Problem details: For the entries that follow, count the lines containing the string "Žákovská" and write only the number.

Data to examine:
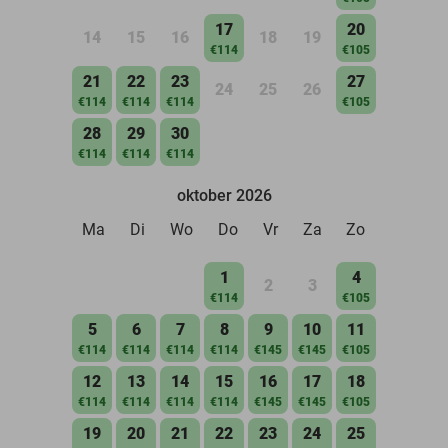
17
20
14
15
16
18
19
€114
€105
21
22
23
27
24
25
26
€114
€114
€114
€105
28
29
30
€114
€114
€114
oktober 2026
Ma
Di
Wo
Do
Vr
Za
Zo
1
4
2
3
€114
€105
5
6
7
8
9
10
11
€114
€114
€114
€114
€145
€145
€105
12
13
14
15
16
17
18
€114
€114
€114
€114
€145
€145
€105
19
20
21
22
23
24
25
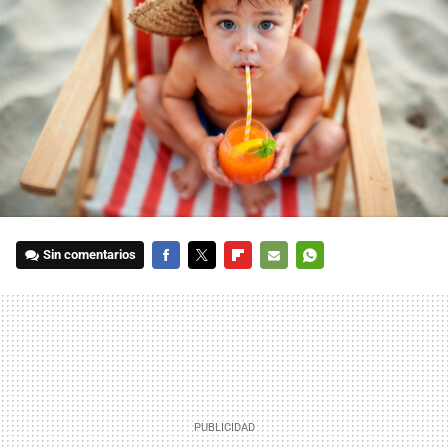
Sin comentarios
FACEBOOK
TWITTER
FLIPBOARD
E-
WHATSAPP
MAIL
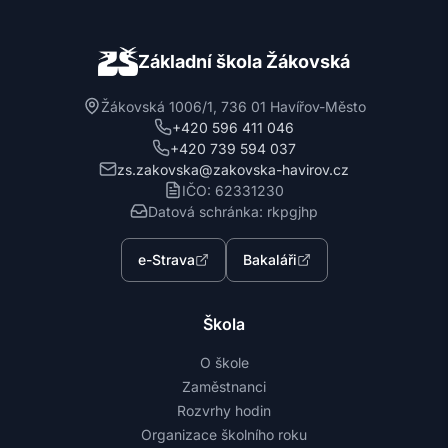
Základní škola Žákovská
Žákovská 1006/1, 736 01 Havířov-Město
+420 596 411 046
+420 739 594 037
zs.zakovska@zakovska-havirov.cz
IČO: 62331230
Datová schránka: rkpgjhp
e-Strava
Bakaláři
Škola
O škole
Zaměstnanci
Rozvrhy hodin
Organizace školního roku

* * *

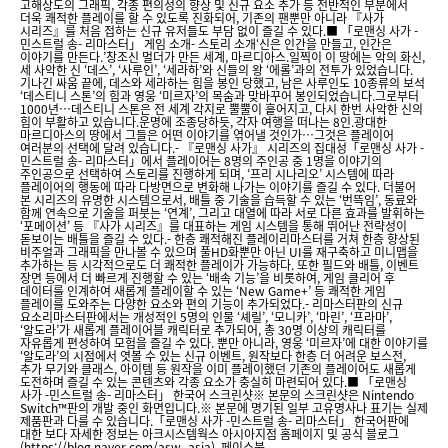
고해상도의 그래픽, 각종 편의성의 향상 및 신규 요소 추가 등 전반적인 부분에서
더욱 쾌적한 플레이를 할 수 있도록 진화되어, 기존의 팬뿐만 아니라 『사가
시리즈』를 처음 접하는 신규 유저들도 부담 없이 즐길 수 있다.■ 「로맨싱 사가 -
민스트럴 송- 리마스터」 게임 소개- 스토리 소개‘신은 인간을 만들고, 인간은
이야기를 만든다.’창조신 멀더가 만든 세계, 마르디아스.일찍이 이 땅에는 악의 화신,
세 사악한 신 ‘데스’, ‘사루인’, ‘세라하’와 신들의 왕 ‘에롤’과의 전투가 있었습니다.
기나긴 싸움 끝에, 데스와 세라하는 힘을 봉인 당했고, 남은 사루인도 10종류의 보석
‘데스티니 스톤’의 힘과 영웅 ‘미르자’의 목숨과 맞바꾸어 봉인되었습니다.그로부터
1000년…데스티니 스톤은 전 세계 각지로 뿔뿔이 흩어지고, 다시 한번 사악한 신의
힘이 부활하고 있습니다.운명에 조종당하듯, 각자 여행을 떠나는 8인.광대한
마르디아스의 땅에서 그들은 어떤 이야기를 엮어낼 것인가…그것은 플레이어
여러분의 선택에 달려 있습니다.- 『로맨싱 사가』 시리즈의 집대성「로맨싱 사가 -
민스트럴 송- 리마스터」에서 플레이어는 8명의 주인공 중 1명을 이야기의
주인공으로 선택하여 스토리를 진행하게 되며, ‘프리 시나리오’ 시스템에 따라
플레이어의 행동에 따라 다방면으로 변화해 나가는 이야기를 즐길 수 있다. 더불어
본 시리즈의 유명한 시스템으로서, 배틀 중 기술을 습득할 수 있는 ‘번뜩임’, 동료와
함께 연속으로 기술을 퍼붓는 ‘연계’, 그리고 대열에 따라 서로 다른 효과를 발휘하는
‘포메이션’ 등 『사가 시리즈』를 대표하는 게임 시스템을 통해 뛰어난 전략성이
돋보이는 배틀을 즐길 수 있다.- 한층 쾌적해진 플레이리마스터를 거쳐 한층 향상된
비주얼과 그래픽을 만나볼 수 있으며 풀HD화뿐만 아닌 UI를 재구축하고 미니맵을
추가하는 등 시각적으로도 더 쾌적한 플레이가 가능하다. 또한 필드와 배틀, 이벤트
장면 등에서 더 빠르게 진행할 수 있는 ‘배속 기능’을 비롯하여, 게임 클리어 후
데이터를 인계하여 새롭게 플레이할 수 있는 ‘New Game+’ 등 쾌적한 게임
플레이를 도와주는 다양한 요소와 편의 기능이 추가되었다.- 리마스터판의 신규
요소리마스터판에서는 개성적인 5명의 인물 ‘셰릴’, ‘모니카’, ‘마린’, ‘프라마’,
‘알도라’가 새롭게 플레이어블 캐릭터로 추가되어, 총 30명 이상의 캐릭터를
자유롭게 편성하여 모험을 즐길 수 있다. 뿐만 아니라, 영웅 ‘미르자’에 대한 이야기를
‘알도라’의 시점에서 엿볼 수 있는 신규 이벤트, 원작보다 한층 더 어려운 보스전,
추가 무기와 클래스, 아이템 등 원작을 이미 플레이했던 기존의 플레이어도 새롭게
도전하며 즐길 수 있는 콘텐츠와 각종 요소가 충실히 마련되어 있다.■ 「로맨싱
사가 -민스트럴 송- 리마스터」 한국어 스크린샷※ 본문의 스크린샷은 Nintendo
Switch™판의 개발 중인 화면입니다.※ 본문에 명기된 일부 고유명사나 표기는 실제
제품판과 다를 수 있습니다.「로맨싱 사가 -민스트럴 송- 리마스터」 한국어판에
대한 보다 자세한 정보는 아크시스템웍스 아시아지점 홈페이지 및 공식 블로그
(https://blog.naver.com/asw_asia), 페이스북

* * *

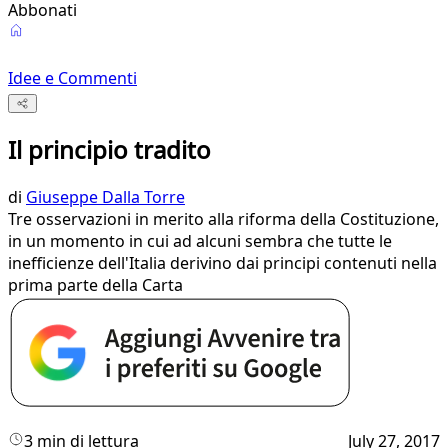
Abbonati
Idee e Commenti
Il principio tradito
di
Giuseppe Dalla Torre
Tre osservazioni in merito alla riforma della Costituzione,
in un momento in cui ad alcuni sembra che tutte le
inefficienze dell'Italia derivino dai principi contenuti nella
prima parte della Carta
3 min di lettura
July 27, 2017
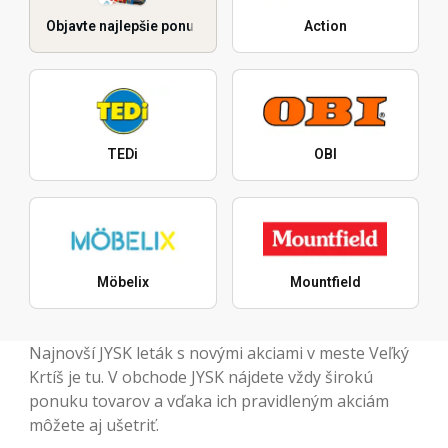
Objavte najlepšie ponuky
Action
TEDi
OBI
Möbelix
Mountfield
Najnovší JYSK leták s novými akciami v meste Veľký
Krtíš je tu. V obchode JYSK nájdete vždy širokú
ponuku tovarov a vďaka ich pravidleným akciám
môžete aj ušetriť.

The completed task: 2